Hábito e Gosto são dois conceitos que, neste contexto, podem produzir uma conexão profunda entre si, ou não.
Será que quem tem hábitos de leitura, tem obrigatoriamente o gosto e o prazer de ler?
Aplicada à leitura, a palavra hábito indica que aquela pessoa habitualmente lê. Que o faz de forma continuada. Analisemos em que contexto lê: por obrigação, porque tem que prestar provas e precisa de se preparar? Profissionalmente, porque as suas funções a obrigam à actualização de conhecimentos e por isso é obrigada a ler? Porque gosta de estar informada sobre o que se passa no mundo, no seu clube de futebol ou nas “fofoquices” sociais e então lê jornais e revistas? Ou porque gosta simplesmente de ler e para além das leituras obrigatórias e informativas, lê simplesmente como evasão, porque lhe dá prazer ler ficção, poesia?
É aqui que os dois conceitos se tocam: hábito e gosto completam-se quando se realizam todas as formas de leitura: leitura informativa / formativa e leitura literária / recreativa.
Parece-me interessante reflectir sobre os caminhos que conduzem a estes dois conceitos. Quanto ao hábito chega-se lá pela prática.

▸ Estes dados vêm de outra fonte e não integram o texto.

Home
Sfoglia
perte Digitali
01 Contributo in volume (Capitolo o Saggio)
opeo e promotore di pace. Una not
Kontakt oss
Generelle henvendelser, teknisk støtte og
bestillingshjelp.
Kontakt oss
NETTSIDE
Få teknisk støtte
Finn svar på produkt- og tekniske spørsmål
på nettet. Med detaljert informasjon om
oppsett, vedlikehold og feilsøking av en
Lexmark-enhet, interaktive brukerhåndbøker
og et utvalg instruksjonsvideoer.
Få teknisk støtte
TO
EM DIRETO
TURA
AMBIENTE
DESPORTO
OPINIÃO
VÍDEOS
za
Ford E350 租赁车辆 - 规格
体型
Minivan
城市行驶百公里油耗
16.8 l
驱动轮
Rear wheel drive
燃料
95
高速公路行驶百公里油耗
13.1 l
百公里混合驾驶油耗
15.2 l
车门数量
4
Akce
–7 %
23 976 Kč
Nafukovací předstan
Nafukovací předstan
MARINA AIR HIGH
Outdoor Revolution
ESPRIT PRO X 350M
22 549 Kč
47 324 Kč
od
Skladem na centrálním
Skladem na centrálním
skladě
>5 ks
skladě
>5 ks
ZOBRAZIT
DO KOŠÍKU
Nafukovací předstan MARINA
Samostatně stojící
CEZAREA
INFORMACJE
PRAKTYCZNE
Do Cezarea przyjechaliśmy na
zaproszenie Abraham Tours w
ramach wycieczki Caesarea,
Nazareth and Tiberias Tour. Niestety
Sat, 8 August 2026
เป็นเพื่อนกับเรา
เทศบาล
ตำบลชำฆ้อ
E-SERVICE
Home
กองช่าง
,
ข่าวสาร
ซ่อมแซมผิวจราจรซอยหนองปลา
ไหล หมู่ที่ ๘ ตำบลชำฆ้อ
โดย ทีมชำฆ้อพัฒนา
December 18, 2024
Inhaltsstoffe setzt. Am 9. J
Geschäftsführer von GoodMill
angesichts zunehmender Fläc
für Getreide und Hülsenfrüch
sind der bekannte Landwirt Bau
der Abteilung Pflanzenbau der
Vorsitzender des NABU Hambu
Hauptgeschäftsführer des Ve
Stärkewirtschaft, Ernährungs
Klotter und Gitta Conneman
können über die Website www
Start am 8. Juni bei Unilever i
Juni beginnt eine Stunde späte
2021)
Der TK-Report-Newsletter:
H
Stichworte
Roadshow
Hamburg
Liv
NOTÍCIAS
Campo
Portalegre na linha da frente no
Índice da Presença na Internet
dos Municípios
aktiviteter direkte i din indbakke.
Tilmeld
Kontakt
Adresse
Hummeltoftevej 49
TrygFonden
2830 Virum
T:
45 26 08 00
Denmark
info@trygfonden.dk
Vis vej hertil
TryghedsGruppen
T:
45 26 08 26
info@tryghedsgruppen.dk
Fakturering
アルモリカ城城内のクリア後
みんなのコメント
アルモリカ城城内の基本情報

Desde muito pequenas as crianças tomam contacto com a leitura. Aprendem a ler. Lêem porque precisam de estudar. Praticam a leitura em contexto escolar, daí adquirirem algum hábito. Poderemos então questionar: quando a leitura deixar de ser uma imposição escolar, ou profissional, continuará a ler?
A leitura é uma prática que passa para além da dimensão física das palavras. Ou seja, não é uma prática linear, tem uma dimensão psíquica, cognitiva que está muito para além do signo escrito. Ela toca os sentidos e transforma-se em arte.

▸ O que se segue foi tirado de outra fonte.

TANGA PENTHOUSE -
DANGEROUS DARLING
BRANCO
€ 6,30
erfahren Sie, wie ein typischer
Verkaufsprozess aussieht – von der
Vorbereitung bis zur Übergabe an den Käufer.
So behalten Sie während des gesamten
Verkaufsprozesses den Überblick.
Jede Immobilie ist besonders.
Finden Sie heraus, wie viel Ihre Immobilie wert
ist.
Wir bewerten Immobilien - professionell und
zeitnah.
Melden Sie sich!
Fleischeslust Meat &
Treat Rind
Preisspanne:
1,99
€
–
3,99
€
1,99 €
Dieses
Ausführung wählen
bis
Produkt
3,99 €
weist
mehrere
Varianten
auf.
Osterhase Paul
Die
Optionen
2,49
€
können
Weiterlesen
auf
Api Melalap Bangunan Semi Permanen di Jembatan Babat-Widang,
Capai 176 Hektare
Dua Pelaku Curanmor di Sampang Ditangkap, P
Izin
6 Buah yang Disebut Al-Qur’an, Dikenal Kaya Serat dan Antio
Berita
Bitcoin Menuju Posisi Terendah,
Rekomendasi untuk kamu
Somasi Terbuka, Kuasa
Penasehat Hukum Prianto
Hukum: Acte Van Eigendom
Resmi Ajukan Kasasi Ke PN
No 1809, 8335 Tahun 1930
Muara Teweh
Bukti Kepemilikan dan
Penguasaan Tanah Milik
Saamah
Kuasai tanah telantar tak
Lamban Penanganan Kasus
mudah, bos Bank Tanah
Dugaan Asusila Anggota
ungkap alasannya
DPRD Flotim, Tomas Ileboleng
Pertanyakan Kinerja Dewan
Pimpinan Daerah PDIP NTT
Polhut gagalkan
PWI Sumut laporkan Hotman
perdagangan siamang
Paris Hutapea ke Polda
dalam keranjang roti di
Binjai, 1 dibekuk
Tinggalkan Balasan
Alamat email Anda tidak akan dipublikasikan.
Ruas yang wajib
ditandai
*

Quando alguém lê e pode ler muito, mas lê apenas porque é necessário aprender, porque é importante estar informado, a leitura está a cumprir apenas uma função: dar significado, transmitir conhecimento.

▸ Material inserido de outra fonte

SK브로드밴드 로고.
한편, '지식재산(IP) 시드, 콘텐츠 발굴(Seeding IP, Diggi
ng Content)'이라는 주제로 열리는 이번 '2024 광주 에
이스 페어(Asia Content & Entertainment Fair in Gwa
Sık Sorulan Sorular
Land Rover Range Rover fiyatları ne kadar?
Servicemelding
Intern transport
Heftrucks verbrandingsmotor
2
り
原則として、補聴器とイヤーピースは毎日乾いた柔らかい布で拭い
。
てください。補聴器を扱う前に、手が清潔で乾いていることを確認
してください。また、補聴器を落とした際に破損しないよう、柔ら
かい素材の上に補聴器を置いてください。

Mas quando ler se torna uma prática indispensável e, no sentido estético, se transforma num alimento para a alma, como quando se ouve música, ou se admira uma peça de arte, essa leitura não é aquela de que falávamos anteriormente. Esta leitura desperta em nós novos estados emocionais e transporta-nos para mundos diferentes que não conhecemos, mas que passamos a habitar, porque se tornam parte integrante do nosso imaginário.
Seguindo este raciocínio, concluímos que hábito e gosto pela leitura, são dois conceitos que podem ou não coexistir. Contudo, a não coexistência fragiliza-os; se existe hábito sem gosto, facilmente se deixa de ler, o hábito vai-se perdendo e se não houver nada que o alimente, morre.
Também o gosto, se não houver hábito, terá um caminho difícil. Ler não é uma tarefa fácil, pelo contrário é uma tarefa penosa quando não se adquiriu a destreza necessária para a sua prática fluente. Logo, apenas o gosto não chega para atingir os objectivos que pretendemos quando falamos de índices de leitura. Como diz Raquel Villardi (2002) :
“Habituar o aluno a ler tem-se mostrado inócuo, insuficiente (embora desejável) para que se forme um cidadão capaz de incorporar a leitura às actividades do seu quotidiano. Isto só ocorre quando a leitura é vista não como o cumprimento de um dever, mas como um espaço privilegiado, a partir do qual tanto é possível reflectir o mundo quanto afastar-se dele, um espaço no qual é possível encontrar aquilo que a vida nos nega, quer sob a perspectiva da realidade (enquanto informação, conhecimento), quer sob a fantasia. E para que isso ocorra, para que se forme um leitor para toda a vida, o hábito só por si, não chega. Há que se desenvolver o gosto pela leitura.”
Reflectindo sobre esta problemática, podemos ensaiar o seguinte raciocínio: a leitura mecanizada produz o hábito; a leitura trabalhada para os sentidos faz nascer o gosto. A associação dos dois conceitos cria leitores para toda a vida.